Due to the “critical circumstances” in Iraq, a “new vision” was necessary, Sistani said in the July 9 letter, made public on Wednesday.

“Before this, no one in the leadership had openly expressed an opinion about a change,” Ali al-Alaq, a Dawa party parliamentarian, said in an interview. “But after, we were unanimous, or actually 10 to 1.”

The Dawa party’s leadership committee consists of 11 senior members. Maliki, the party’s secretary general, was the only one who objected to a change, Alaq said. The account provided by Alaq and other Shiite politicians in interviews over the past week has shed light on the intense internal jockeying that forced Maliki aside and paved the way for Abadi’s nomination.

With the scene set for Maliki’s removal, the party issued a public statement in late July saying it would heed the will of Iraq’s religious authorities, pointedly noting that politicians should “adhere to the principle of sacrifice” for the sake of the country.

But still Maliki did not cave, arguing that he was the best person to steer Iraq through its current crisis. Loyalists in his wider State of Law coalition, including Firdous al-Awadi, one of the bloc’s independents, stuck by him.

“If Sistani wants to give an opinion, he would give it clearly,” she maintained in an interview last week, arguing that if the Shiite leader wanted Maliki out, he would have mentioned him by name in the letter.

By late July, momentum against Maliki was gathering.

Among those mentioned as possible successors, Abadi was initially at the “bottom of the list,” said Ali Shubbar, a parliamentarian with the Shiite Muwatin party. But other candidates fell away, including Tariq Najim, another senior member of the Dawa party, and Ahmed Chalabi, who was seen as too divisive.

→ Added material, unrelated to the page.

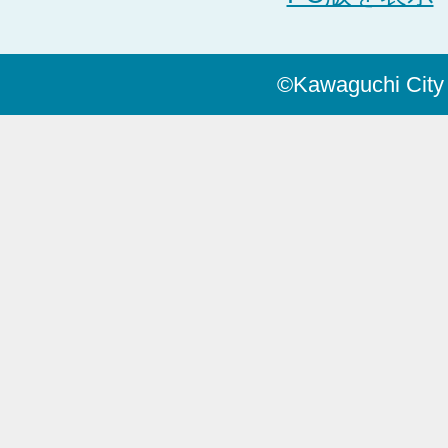
©Kawaguchi City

“It was just the nature of the political process that it ended up being him,” said Shubbar.

In a country where Iran wields significant political influence, it would have been all but impossible for a candidate to win favor without Tehran’s approval.

Iran had withdrawn its backing for Maliki after a mid-July visit to Baghdad by Ali Shamkhani, a top Iranian security official, Shubbar said. Among the Shiite leaders seen as possible alternatives, Abadi seemed slow to win Iran’s favor, in part because he had spent time in exile in London, not Tehran.

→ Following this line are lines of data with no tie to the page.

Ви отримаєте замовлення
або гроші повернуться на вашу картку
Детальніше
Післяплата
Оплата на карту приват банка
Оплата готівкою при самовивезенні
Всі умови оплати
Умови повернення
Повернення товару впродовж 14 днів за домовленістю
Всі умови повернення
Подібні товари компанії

“But after they met him and realized that Iraq needed a change, they supported him,’’ Shubbar said.

Iran’s stance was made official Wednesday when Ayatollah Ali Khamenei, the Islamic republic’s supreme leader, said he hoped Abadi would form a new government, teaching a lesson to those who “aim for sedition” in Iraq.

Some of those trying to ease Maliki from power had suggested that he accept the vice presidency as a consolation prize. But Maliki has steadfastly refused to give way.

On Sunday night, even as other top Shiites were taking the final steps to endorse Abadi, Maliki furiously took to the airwaves, vowing to block the process, and he ordered forces loyal to him to assemble at strategic points in the capital.

Even on Wednesday, Maliki argued in a televised address that clinging to power is his “ethical and patriotic duty.’’

Sealing its position against him, the Dawa party Wednesday officially announced its endorsement of Abadi, citing both Sistani’s letter and indications that Maliki would not be able to form a government. It called for politicians to put aside their differences and expressed appreciation for the “significant role” Sistani had played in keeping national cohesion.

“The thing that surprised me was that he continued to cling,” said Alaq, who has known Maliki since 1980. “At first, he thought members of parliament were with him, the street was with him. But now he’s still continuing to cling on.”

Mustafa Salim in Baghdad contributed to this report.